J’exhorte le public, les médecins, les responsables politiques, les établissements scolaires et même les autorités locales d’urbanisme à s’informer et à agir sans délai. Nous ne pouvons pas, comme ce fut le cas pour l’amiante, nous permettre d’attendre 100 ans après le premier avertissement avant de prendre des mesures pour éviter des dommages à toute une génération.

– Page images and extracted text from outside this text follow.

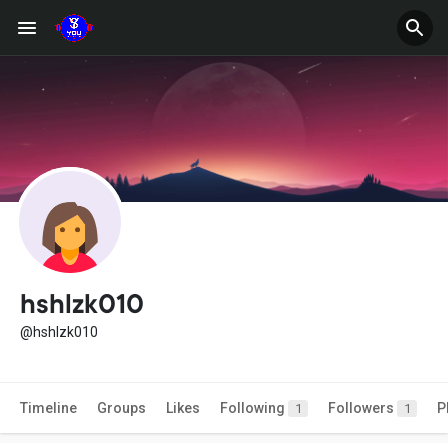
hshlzk010
@hshlzk010
Timeline
Groups
Likes
Following
Followers
P
1
1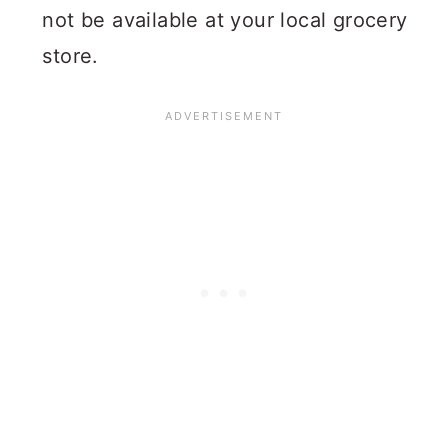
not be available at your local grocery
store.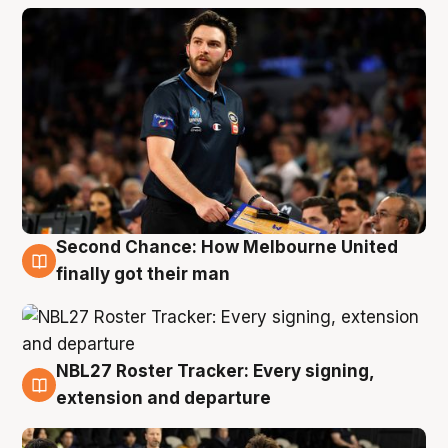
Second Chance: How Melbourne United
8 Aug
finally got their man
NBL27 Roster Tracker: Every signing,
7 Aug
extension and departure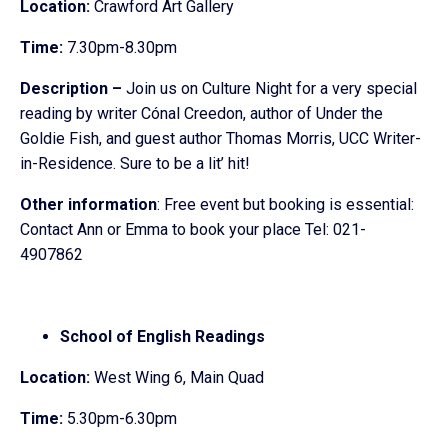
Location:
Crawford Art Gallery
Time:
7.30pm-8.30pm
Description –
Join us on Culture Night for a very special
reading by writer Cónal Creedon, author of Under the
Goldie Fish, and guest author Thomas Morris, UCC Writer-
in-Residence. Sure to be a lit’ hit!
Other information
: Free event but booking is essential:
Contact Ann or Emma to book your place Tel: 021-
4907862
School of English Readings
Location:
West Wing 6, Main Quad
Time:
5.30pm-6.30pm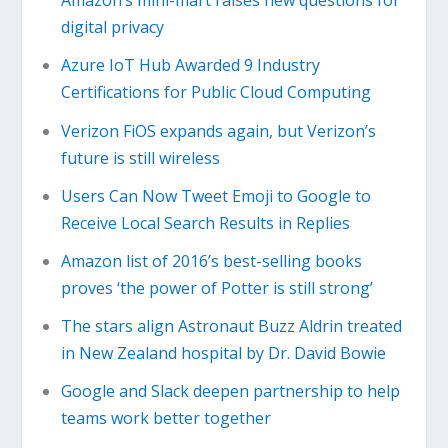
Amazon’s mini-mart raises new questions for
digital privacy
Azure IoT Hub Awarded 9 Industry
Certifications for Public Cloud Computing
Verizon FiOS expands again, but Verizon’s
future is still wireless
Users Can Now Tweet Emoji to Google to
Receive Local Search Results in Replies
Amazon list of 2016’s best-selling books
proves ‘the power of Potter is still strong’
The stars align Astronaut Buzz Aldrin treated
in New Zealand hospital by Dr. David Bowie
Google and Slack deepen partnership to help
teams work better together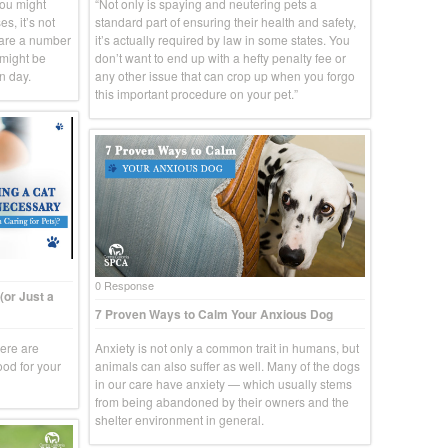
you might
“Not only is spaying and neutering pets a
s, it’s not
standard part of ensuring their health and safety,
 are a number
it’s actually required by law in some states. You
 might be
don’t want to end up with a hefty penalty fee or
n day.
any other issue that can crop up when you forgo
this important procedure on your pet.”
0 Response
(or Just a
7 Proven Ways to Calm Your Anxious Dog
here are
Anxiety is not only a common trait in humans, but
ood for your
animals can also suffer as well. Many of the dogs
in our care have anxiety — which usually stems
from being abandoned by their owners and the
shelter environment in general.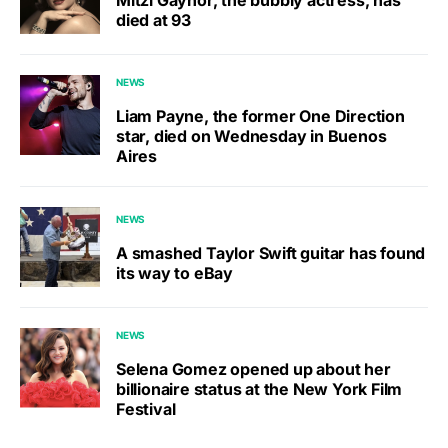
died at 93
NEWS
Liam Payne, the former One Direction
star, died on Wednesday in Buenos
Aires
NEWS
A smashed Taylor Swift guitar has found
its way to eBay
NEWS
Selena Gomez opened up about her
billionaire status at the New York Film
Festival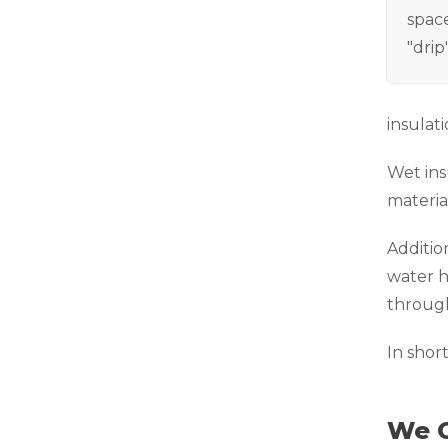
space
"drip
insulati
Wet ins
materia
Additio
water h
through
In shor
We C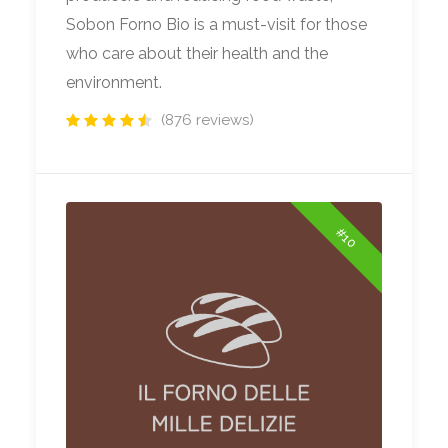
Sobon Forno Bio is a must-visit for those
who care about their health and the
environment.
(876 reviews)
#10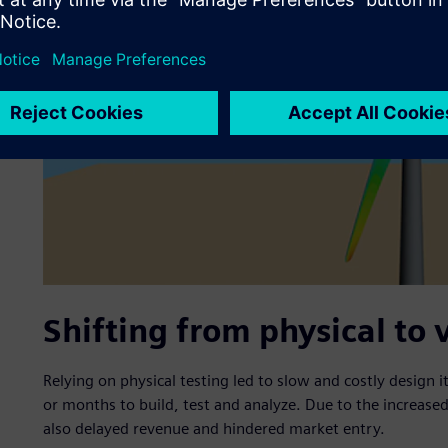
Shifting from physical to 
Relying on physical testing led to slow and costly design 
or months to build, test and analyze. Due to the increased 
also delayed revenue and hindered market entry.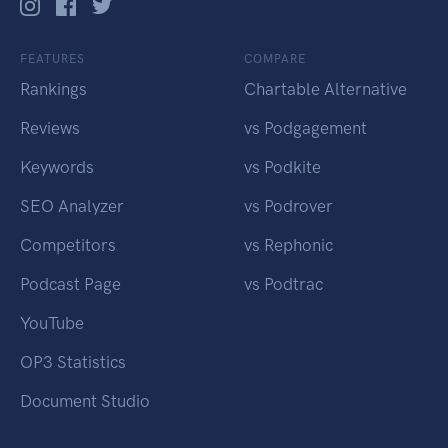
FEATURES
COMPARE
Rankings
Chartable Alternative
Reviews
vs Podgagement
Keywords
vs Podkite
SEO Analyzer
vs Podrover
Competitors
vs Rephonic
Podcast Page
vs Podtrac
YouTube
OP3 Statistics
Document Studio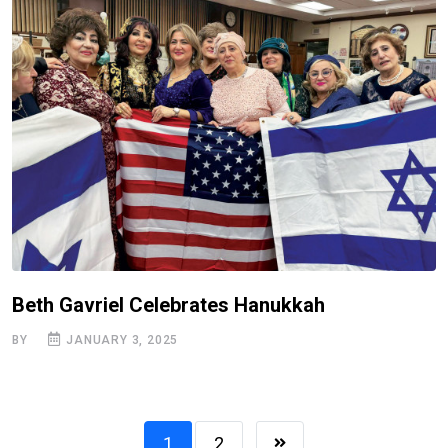
Beth Gavriel Celebrates Hanukkah
BY
JANUARY 3, 2025
1
2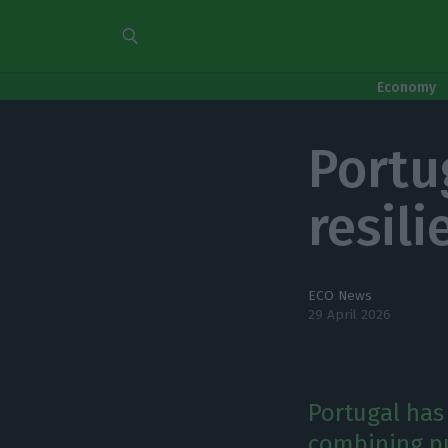
Economy
Portu
resil
ECO News
29 April 2026
Portugal has 
combining pu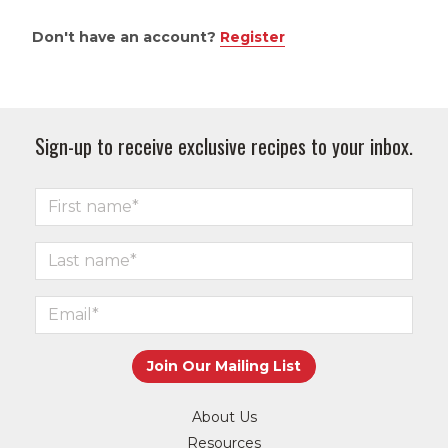
Don't have an account?
Register
Sign-up to receive exclusive recipes to your inbox.
About Us
Resources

Voici quelques pistes :

  • Listes d'études scientifiques à Bioinitiative.org.
  • Actualités, science et ressources sur le site Fiducie de santé environnementale.
  • Des informations scientifiques, notamment sur l'environnement, la santé et la sécurité au travail et l'actualité des affaires judiciaires connexes, sur PHIRE.
  • Articles scientifiques à ICBE-EMF.
  • Nouvelles de controverses scientifiques et de dissimulations à Actualités micro-ondes.
  • Pour ceux qui s'opposent aux demandes d'implantation d'antennes-relais de télécommunications, des conseils sont disponibles à l'adresse suivante : RF-Info (et voir le Plan de Castle Point, pages 154-155)

Nous devons tous prendre nos responsabilités en matière d'éducation, car ceux qui contrôlent le discours semblent se désintéresser des risques potentiels pour la santé et cherchent à dissimuler toute preuve de leur existence.